- Your goal -
Beneath this instruction is a listing; print exactly the lines in it starting at the line that contains "Кроме того, с девяти утра до одиннад" and going through the line that contains "Степана Разина до Спортивной Набереж".

- Data shown -
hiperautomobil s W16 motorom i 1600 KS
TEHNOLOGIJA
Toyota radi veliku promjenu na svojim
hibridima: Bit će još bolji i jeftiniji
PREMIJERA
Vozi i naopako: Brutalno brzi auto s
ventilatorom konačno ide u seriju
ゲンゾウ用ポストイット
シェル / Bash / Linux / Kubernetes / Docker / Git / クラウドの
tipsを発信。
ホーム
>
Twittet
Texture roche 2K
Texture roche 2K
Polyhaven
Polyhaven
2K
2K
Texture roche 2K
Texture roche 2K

* * *

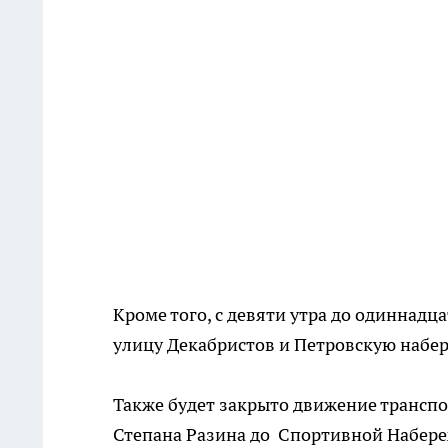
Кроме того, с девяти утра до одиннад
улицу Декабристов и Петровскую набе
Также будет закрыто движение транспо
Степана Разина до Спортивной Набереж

--

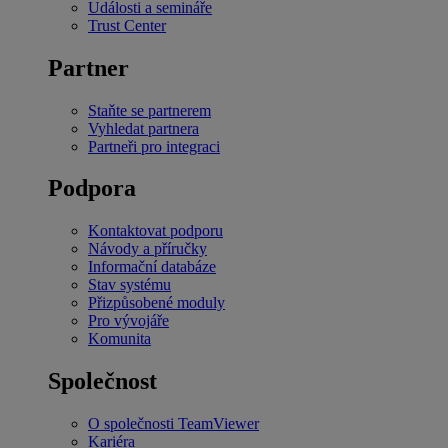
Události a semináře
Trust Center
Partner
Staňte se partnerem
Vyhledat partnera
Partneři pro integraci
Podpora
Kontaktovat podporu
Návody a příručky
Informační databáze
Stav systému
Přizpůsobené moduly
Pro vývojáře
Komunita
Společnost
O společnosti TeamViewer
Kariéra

- Your solution -
Кроме того, с девяти утра до одиннад
улицу Декабристов и Петровскую набе
Также будет закрыто движение транспо
Степана Разина до Спортивной Набереж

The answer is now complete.